DATA TO USE Start Marker
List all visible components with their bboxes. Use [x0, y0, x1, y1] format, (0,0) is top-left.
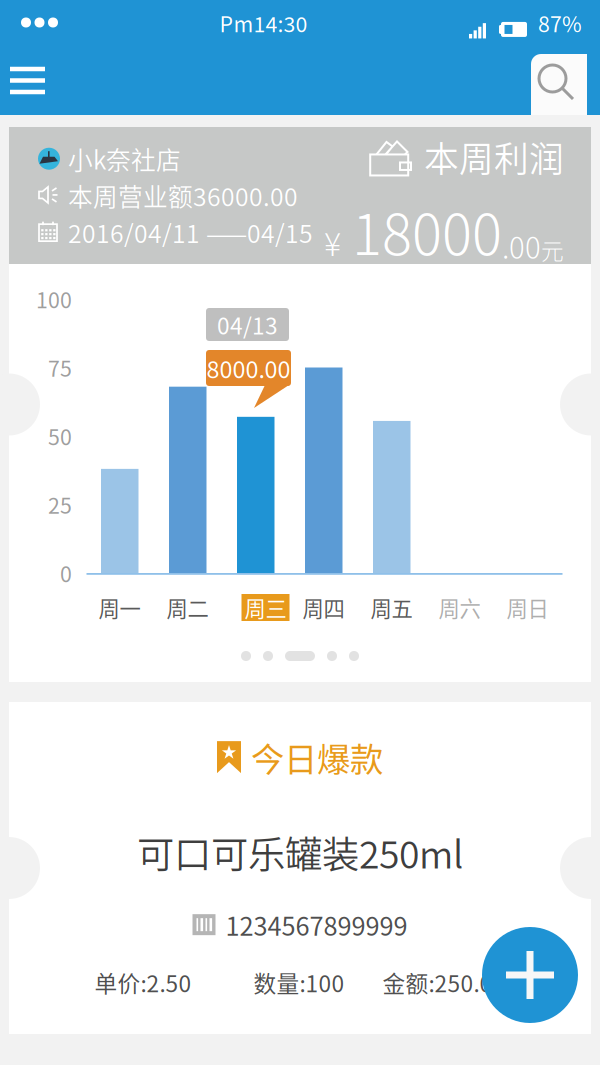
staticText: 2016/04/11 ——04/15 — [68, 214, 313, 250]
staticText: 元 — [541, 233, 564, 266]
button[interactable]: Add — [482, 927, 578, 1023]
staticText: 87% — [538, 8, 582, 38]
staticText: 1234567899999 — [226, 906, 408, 943]
button[interactable]: Menu — [0, 47, 67, 114]
staticText: Pm14:30 — [220, 8, 308, 38]
staticText: 周三 — [244, 592, 286, 623]
staticText: 周四 — [302, 592, 344, 623]
staticText: 8000.00 — [206, 351, 290, 385]
button[interactable]: Search — [531, 46, 600, 115]
staticText: 今日爆款 — [251, 733, 383, 781]
staticText: .00 — [502, 225, 541, 267]
staticText: 25 — [48, 489, 72, 520]
staticText: 周日 — [506, 592, 548, 623]
staticText: 50 — [48, 421, 72, 452]
staticText: 04/13 — [217, 308, 278, 341]
staticText: 周六 — [438, 592, 480, 623]
staticText: 金额:250.00 — [382, 966, 506, 999]
staticText: 100 — [36, 284, 72, 314]
staticText: ¥ — [324, 219, 341, 265]
staticText: 本周利润 — [424, 132, 564, 182]
staticText: 75 — [48, 352, 72, 383]
staticText: 周五 — [370, 592, 412, 623]
staticText: 周二 — [166, 592, 208, 623]
staticText: 数量:100 — [254, 966, 344, 999]
staticText: 小k奈社店 — [68, 141, 181, 177]
staticText: 0 — [60, 558, 72, 588]
staticText: 周一 — [98, 592, 140, 623]
staticText: 单价:2.50 — [94, 966, 192, 999]
staticText: 本周营业额36000.00 — [68, 178, 298, 213]
staticText: 18000 — [352, 190, 502, 271]
staticText: 可口可乐罐装250ml — [137, 825, 463, 879]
DATA TO USE End Marker
WHAT TO DO =
Every line that contains "interactable" should be copied out of the data.

EXERCISE RESULT =
button[interactable]: Add — [482, 927, 578, 1023]
button[interactable]: Menu — [0, 47, 67, 114]
button[interactable]: Search — [531, 46, 600, 115]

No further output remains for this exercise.